En sol colombien, les maîtres brasseurs ont élaboré une bière belge brune aux arômes de cacao et de sirop d’érable. Le partenariat visait la mise à profit du savoir-faire de chacun, tout en jetant les bases d’un échange culturel.

Au moment de la publication du reportage, Félix Daviault-Ford avait très hâte de recevoir ses compagnons colombiens ici à l’usine de Pie Braque, dans le parc industriel de Jonquière. Il ne pouvait cependant dire précisément quand cela se produirait, les deux hommes d’affaires étant fort occupés par leur entreprise de restauration. L’annonce de leur visite est arrivée en même temps que le printemps.

Recette secrète

Rencontré vendredi dans les locaux de Pie Braque, tout ce beau monde était occupé à brasser un liquide ambré aux notes florales et aux parfums d’été, une bière qui se veut une ode aux vacances et qui devrait gagner les tablettes des détaillants juste à temps pour le congé de la construction. 

« On voulait produire une bière ensoleillée, pâle, de type lager, parfumée et rafraîchissante. Une vraie bière d’été. Le concept est que nos amis colombiens apportent un ingrédient de chez eux, que l’on ajoute à un ingrédient d’ici. Il y a un partage d’ingrédients et de connaissances », résume Félix Daviault-Ford, qui préfère garder les éléments de base secrets pour l’instant. Le voile sera levé lors du lancement de la bière, dans environ six semaines. Ce que l’entrepreneur peut dévoiler, cependant, c’est le nom du nectar qui gorge actuellement la cuve de l’usine, où le mariage des saveurs se consomme tranquillement. Ce sera El puente.

« Au sens littéral, ça veut dire ‘‘le pont’’. Il y a aussi la métaphore du pont entre les deux nations. En plus de ça, on brasse cette bière pendant un congé férié et en Colombie, il y a énormément de jours fériés. Là-bas, ils appellent ces fins de semaine de trois jours là des ‘‘puente’’ », explique Félix Daviault-Ford.

L'heure est à la collaboration

En Colombie, les bières de microbrasserie gagnent en popularité, mais l’industrie brassicole est beaucoup moins développée que chez nous. Les ingrédients sont plus rares et la plupart proviennent de l’étranger. 

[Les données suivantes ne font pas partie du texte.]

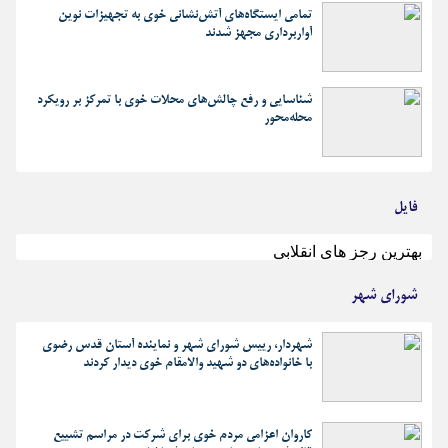
تمامی ایستگاه‌های آتش‌نشانی خوی به تجهیزات نوین
آواربرداری مجهز شدند
شناسایی و رفع چالش‌های محلات خوی با تمرکز بر رویکرد
محله‌محور
فایل
بهترین رجز های انقلابی
شورای شهر
شهردار، رییس شورای شهر و نماینده آستان قدس رضوی
با خانواده‌های دو شهید والامقام خوی دیدار کردند
کاروان اعزامی مردم خوی برای شرکت در مراسم تشییع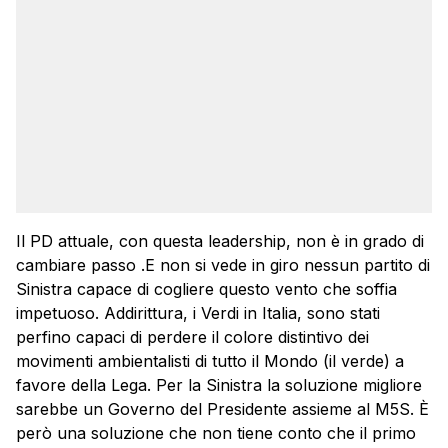
Il PD attuale, con questa leadership, non è in grado di
cambiare passo .E non si vede in giro nessun partito di
Sinistra capace di cogliere questo vento che soffia
impetuoso. Addirittura, i Verdi in Italia, sono stati
perfino capaci di perdere il colore distintivo dei
movimenti ambientalisti di tutto il Mondo (il verde) a
favore della Lega. Per la Sinistra la soluzione migliore
sarebbe un Governo del Presidente assieme al M5S. È
però una soluzione che non tiene conto che il primo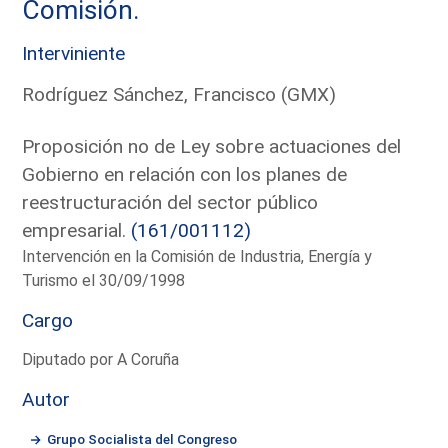
Comisión.
Interviniente
Rodríguez Sánchez, Francisco (GMX)
Proposición no de Ley sobre actuaciones del
Gobierno en relación con los planes de
reestructuración del sector público
empresarial.
(161/001112)
Intervención en la Comisión de Industria, Energía y
Turismo el 30/09/1998
Cargo
Diputado por A Coruña
Autor
Grupo Socialista del Congreso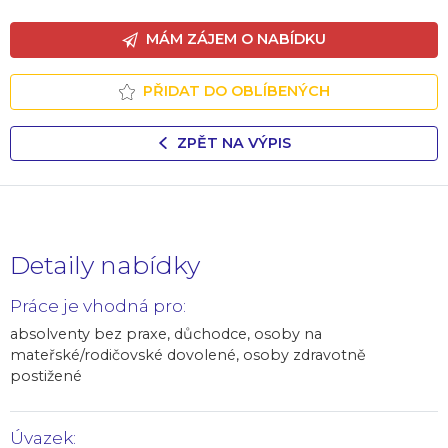
MÁM ZÁJEM O NABÍDKU
PŘIDAT DO OBLÍBENÝCH
ZPĚT NA VÝPIS
Detaily nabídky
Práce je vhodná pro:
absolventy bez praxe, důchodce, osoby na
mateřské/rodičovské dovolené, osoby zdravotně
postižené
Úvazek: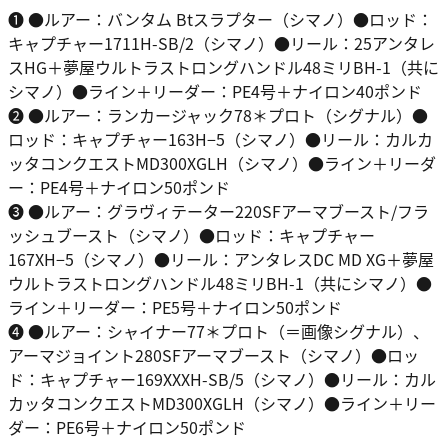
❶ ●ルアー：バンタム Btスラプター（シマノ）●ロッド：
キャプチャー1711H-SB/2（シマノ）●リール：25アンタレ
スHG＋夢屋ウルトラストロングハンドル48ミリBH-1（共に
シマノ）●ライン＋リーダー：PE4号＋ナイロン40ポンド
❷ ●ルアー：ランカージャック78＊プロト（シグナル）●
ロッド：キャプチャー163H−5（シマノ）●リール：カルカ
ッタコンクエストMD300XGLH（シマノ）●ライン＋リーダ
ー：PE4号＋ナイロン50ポンド
❸ ●ルアー：グラヴィテーター220SFアーマブースト/フラ
ッシュブースト（シマノ）●ロッド：キャプチャー
167XH−5（シマノ）●リール：アンタレスDC MD XG＋夢屋
ウルトラストロングハンドル48ミリBH-1（共にシマノ）●
ライン＋リーダー：PE5号＋ナイロン50ポンド
❹ ●ルアー：シャイナー77＊プロト（＝画像シグナル）、
アーマジョイント280SFアーマブースト（シマノ）●ロッ
ド：キャプチャー169XXXH-SB/5（シマノ）●リール：カル
カッタコンクエストMD300XGLH（シマノ）●ライン＋リー
ダー：PE6号＋ナイロン50ポンド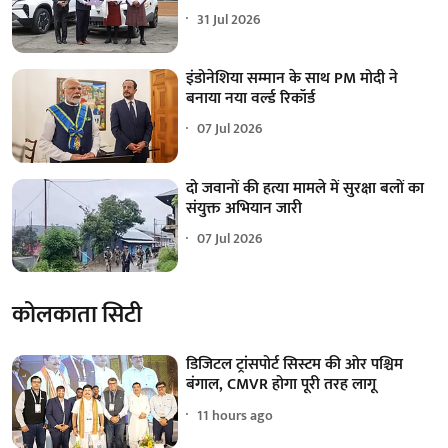
31 Jul 2026
इंडोनेशिया सम्मान के साथ PM मोदी ने
बनाया नया वर्ल्ड रिकॉर्ड
07 Jul 2026
दो जवानों की हत्या मामले में सुरक्षा बलों का
संयुक्त अभियान जारी
07 Jul 2026
कोलकाता सिटी
डिजिटल ट्रांसपोर्ट सिस्टम की ओर पश्चिम
बंगाल, CMVR होगा पूरी तरह लागू
11 hours ago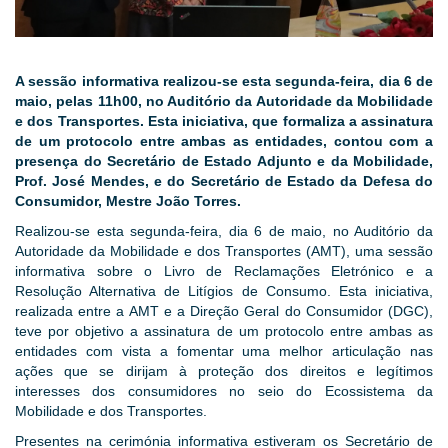
A sessão informativa realizou-se esta segunda-feira, dia 6 de
maio, pelas 11h00, no Auditório da Autoridade da Mobilidade
e dos Transportes. Esta iniciativa, que formaliza a assinatura
de um protocolo entre ambas as entidades, contou com a
presença do Secretário de Estado Adjunto e da Mobilidade,
Prof. José Mendes, e do Secretário de Estado da Defesa do
Consumidor, Mestre João Torres.
Realizou-se esta segunda-feira, dia 6 de maio, no Auditório da
Autoridade da Mobilidade e dos Transportes (AMT), uma sessão
informativa sobre o Livro de Reclamações Eletrónico e a
Resolução Alternativa de Litígios de Consumo. Esta iniciativa,
realizada entre a AMT e a Direção Geral do Consumidor (DGC),
teve por objetivo a assinatura de um protocolo entre ambas as
entidades com vista a fomentar uma melhor articulação nas
ações que se dirijam à proteção dos direitos e legítimos
interesses dos consumidores no seio do Ecossistema da
Mobilidade e dos Transportes.
Presentes na cerimónia informativa estiveram os Secretário de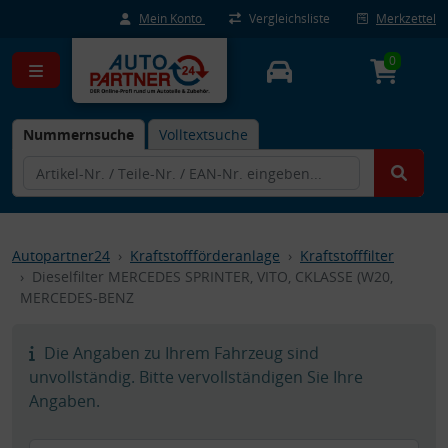
Mein Konto
Vergleichsliste
Merkzettel
0
Nummernsuche
Volltextsuche
Autopartner24
Kraftstoffförderanlage
Kraftstofffilter
Dieselfilter MERCEDES SPRINTER, VITO, CKLASSE (W20,
MERCEDES-BENZ
Die Angaben zu Ihrem Fahrzeug sind
unvollständig. Bitte vervollständigen Sie Ihre
Angaben.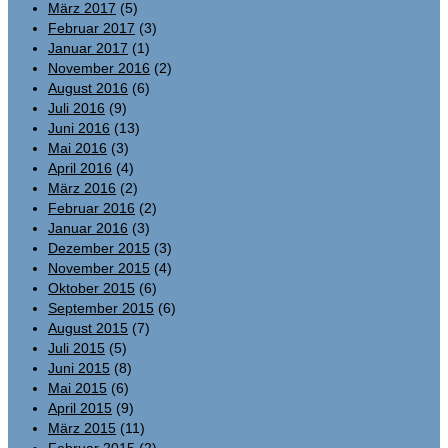
März 2017
(5)
Februar 2017
(3)
Januar 2017
(1)
November 2016
(2)
August 2016
(6)
Juli 2016
(9)
Juni 2016
(13)
Mai 2016
(3)
April 2016
(4)
März 2016
(2)
Februar 2016
(2)
Januar 2016
(3)
Dezember 2015
(3)
November 2015
(4)
Oktober 2015
(6)
September 2015
(6)
August 2015
(7)
Juli 2015
(5)
Juni 2015
(8)
Mai 2015
(6)
April 2015
(9)
März 2015
(11)
Februar 2015
(2)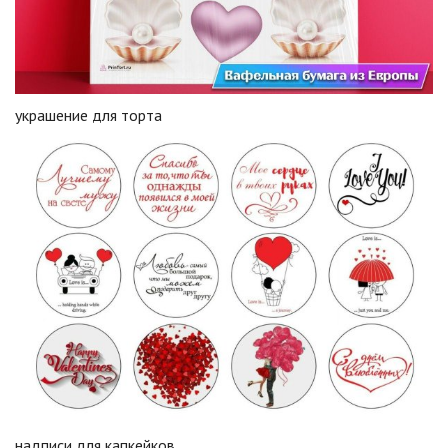
украшение для торта
надписи для капкейков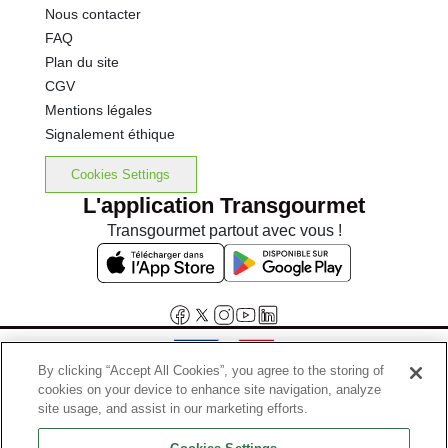
Nous contacter
FAQ
Plan du site
CGV
Mentions légales
Signalement éthique
Cookies Settings
L'application Transgourmet
Transgourmet partout avec vous !
By clicking “Accept All Cookies”, you agree to the storing of
cookies on your device to enhance site navigation, analyze
Interdiction de vente de boissons alcooliques aux mineurs de
site usage, and assist in our marketing efforts.
moins de 18 ans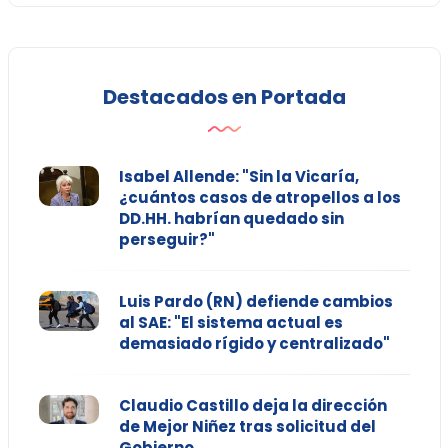
Destacados en Portada
Isabel Allende: "Sin la Vicaría,
¿cuántos casos de atropellos a los
DD.HH. habrían quedado sin
perseguir?"
Luis Pardo (RN) defiende cambios
al SAE: "El sistema actual es
demasiado rígido y centralizado"
Claudio Castillo deja la dirección
de Mejor Niñez tras solicitud del
Gobierno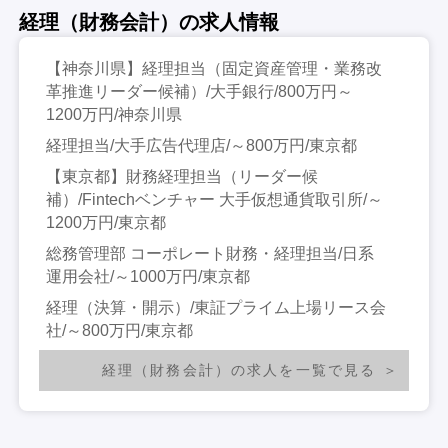
経理（財務会計）の求人情報
【神奈川県】経理担当（固定資産管理・業務改
革推進リーダー候補）/大手銀行/800万円～
1200万円/神奈川県
経理担当/大手広告代理店/～800万円/東京都
【東京都】財務経理担当（リーダー候
補）/Fintechベンチャー 大手仮想通貨取引所/～
1200万円/東京都
総務管理部 コーポレート財務・経理担当/日系
運用会社/～1000万円/東京都
経理（決算・開示）/東証プライム上場リース会
社/～800万円/東京都
経理（財務会計）の求人を一覧で見る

Pour Julian Salamanca et Daniel Duarte, l’alliance avec Pie Braque vaut son pesant d’or. En Félix Daviault-Ford, Philippe Dufour, Simon Melançon et Pierre-Luc Girard, ils ont trouvé de précieux amis, mais aussi des collègues chevronnés. 

«Ce partage est extrêmement important pour nous. On a les mêmes valeurs. En Colombie, la bière artisanale est en vogue et plusieurs veulent suivre la vague simplement pour faire de l’argent. Ce n’est pas notre but. Nous, on le fait pour les bonnes raisons. Tout ce qu’on apprend ici, la qualité, la différence et l’innovation, on va ramener ça chez nous», a expliqué Daniel Duarte, en anglais.

Les deux brasseurs colombiens ne passeront qu’une semaine en sol saguenéen. Ils attendront le prochain passage de la conjointe de Félix Daviault-Ford, dont le travail l’amène souvent en Colombie, pour savourer la El puente. 

La Märzen avec Charlevoix

Avec 13 bières lancées en 10 mois, on peut dire que Pie Braque a le vent dans les voiles. Et l’heure est à la collaboration. Récemment, la petite entreprise s’est associée à la Microbrasserie de Charlevoix, l’une des doyennes du domaine au Québec, pour produire une bière rousse de style allemand, la Märzen. 

«En 20 ans, c’est la première fois que la Microbrasserie de Charlevoix s’implique dans un projet de collaboration et c’est avec nous qu’ils l’ont fait. Tous les deux, on affectionne les bières belges. Les bières allemandes sont très différentes. On est donc sortis de notre zone de confort et on est très heureux du résultat», informe Félix Daviault-Ford. Le brasseur relève qu’il existe une véritable confrérie dans son domaine, particulièrement en région, où tous ont à coeur l’essor de cette industrie en floraison.